The Jamaican oral tradition tells us about all the concepts that its inhabitants have about learned concepts and experience about them, in this culture floral inheritance is very common and that they have diseases as a cure with plants and they also solve many problems.

The Jamaican Society is a combination of characteristics of people with different beliefs, cultures, phenotypes and other things that change to each person. Really a Jamaican is a people with different cultures in a human that have Chinese, European, African and Indian traditions   between others. According to Meckel B Beecheer (2010) “For over 200 years, Jamaican culture has been largely dependent on oral history and traditions to achieve continuity. With the improvement in literacy around the world, cultural identities are being formed through activities that are linked to literacy. Literacy has thus become an essential part of a person’s concept of his/ her culture and personhood” («Oral traditions: A view from Jamaica - Panorama - TakingITGlobal», 2010)

In the research process I find that the learning`s concept of the culture has been identified historically through written communication, most of the cultural knowledge that we have today and that has been told to other people has been shown through oral traditions such as poems, theater, musical performances, storytelling among others because these have not been transcribed into books that contain complete and correct information.

Jamaica is an English-speaking country, its official dialect, Patois, has many characteristics of a language, i.e. syntax, spelling etc.
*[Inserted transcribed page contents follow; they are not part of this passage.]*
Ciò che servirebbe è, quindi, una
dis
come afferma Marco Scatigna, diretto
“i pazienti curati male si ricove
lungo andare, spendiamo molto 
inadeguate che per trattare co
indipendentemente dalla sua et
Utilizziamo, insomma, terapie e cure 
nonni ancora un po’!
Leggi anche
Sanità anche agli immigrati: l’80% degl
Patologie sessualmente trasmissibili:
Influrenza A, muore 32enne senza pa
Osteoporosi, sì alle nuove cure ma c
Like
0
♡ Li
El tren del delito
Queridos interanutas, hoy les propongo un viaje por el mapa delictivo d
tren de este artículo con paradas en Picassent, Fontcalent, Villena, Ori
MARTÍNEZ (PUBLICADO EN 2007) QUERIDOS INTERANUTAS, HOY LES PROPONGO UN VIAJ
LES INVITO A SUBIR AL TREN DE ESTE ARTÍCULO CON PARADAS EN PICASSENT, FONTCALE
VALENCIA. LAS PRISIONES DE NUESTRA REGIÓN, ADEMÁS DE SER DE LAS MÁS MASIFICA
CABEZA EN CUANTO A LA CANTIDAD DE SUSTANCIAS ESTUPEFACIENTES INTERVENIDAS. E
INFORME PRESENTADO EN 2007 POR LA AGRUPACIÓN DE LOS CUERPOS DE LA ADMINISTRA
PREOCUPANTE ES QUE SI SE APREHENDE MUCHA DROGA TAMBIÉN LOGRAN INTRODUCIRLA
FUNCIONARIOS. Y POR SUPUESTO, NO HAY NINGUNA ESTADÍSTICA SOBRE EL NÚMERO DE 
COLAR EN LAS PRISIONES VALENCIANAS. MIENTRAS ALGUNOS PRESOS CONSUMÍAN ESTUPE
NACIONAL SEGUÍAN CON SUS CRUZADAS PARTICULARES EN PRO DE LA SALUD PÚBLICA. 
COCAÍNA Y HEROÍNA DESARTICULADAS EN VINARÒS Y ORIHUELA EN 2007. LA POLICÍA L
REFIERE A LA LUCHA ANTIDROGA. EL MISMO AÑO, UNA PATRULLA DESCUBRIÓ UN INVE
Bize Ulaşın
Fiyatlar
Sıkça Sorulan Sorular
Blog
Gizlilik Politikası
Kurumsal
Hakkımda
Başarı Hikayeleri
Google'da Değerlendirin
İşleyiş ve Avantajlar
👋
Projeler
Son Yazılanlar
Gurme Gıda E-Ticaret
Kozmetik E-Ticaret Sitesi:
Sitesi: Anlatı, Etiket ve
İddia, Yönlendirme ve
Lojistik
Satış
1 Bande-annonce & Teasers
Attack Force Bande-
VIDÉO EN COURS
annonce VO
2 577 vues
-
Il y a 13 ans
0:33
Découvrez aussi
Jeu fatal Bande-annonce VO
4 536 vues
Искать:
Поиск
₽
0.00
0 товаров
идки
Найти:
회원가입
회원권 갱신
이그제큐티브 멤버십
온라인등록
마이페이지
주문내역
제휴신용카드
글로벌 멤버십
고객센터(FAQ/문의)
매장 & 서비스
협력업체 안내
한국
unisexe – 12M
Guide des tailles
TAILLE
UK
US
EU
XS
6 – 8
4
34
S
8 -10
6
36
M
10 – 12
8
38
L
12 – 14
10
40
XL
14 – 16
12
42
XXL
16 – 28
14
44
But there is yet to be a formal arrangement of the language. Patois is an important aspect of our Jamaican identity and is mostly passed from generation to generation through oral traditions («Oral traditions: A view from Jamaica - Panorama - TakingITGlobal», 2010) 

Conclusions about Unit 2

Being able to express an idea, a thought, a theory or a simple order will always need something as important as communication, regardless of the way it is always, there must be clear key concepts such as language, communication, language, culture and All this from the teaching perspective must be instilled and strengthened for a good development and student performance, facilitating in a better way to be able to exchange what we have to say. The knowledge of a language is really very difficult to separate it from the development of each one

There are many types of forms of communication such as oral communication, written communication among others that we must be very clear about the importance of each one, but today we are going to emphasize the importance of our traditions in oral language since this has been the main in the development of the human being thus influencing the development of communication skills such as speaking and listening in student.
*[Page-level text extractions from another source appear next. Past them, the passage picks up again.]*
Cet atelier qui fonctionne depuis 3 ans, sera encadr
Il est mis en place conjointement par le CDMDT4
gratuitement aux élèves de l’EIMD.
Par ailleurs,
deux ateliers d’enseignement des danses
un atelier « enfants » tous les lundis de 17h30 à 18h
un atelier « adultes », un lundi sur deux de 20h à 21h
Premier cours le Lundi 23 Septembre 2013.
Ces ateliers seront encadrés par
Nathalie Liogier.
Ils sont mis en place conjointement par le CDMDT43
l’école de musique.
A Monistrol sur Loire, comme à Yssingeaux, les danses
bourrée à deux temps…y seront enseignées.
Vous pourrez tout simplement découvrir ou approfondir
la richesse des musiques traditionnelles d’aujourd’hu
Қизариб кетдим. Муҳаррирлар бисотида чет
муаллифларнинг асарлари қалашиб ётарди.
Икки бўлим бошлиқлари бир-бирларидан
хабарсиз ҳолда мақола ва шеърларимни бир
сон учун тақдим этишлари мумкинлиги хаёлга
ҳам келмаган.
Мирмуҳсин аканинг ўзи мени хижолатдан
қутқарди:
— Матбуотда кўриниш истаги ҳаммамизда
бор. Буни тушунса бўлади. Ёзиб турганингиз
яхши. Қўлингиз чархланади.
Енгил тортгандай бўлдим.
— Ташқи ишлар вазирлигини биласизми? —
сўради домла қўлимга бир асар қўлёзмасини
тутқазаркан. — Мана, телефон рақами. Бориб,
Oral traditions have been in the world for many years before the written traditions and evidence of this are the songs, poems and many examples of recitations that show important aspects of life and culture of all countries because the written was created many years later, and yet despite the fact that many countries their communication is practically written their principles and cultural values have always been in the oral traditions so much that in many cultures relevant data have started to be lost because new generations have left aside that knowledge and those who really know and practice it are dying.

The importance of oral traditions makes the nuclei or societies that do so more relevant and considerate of the elders since they are the ones who have the knowledge and really value it, making respect for the elderly much greater since it is thought that they have the knowledge and therefore are the ones who spread it through others.

"Every time an Elder die, it is like a library has burned down."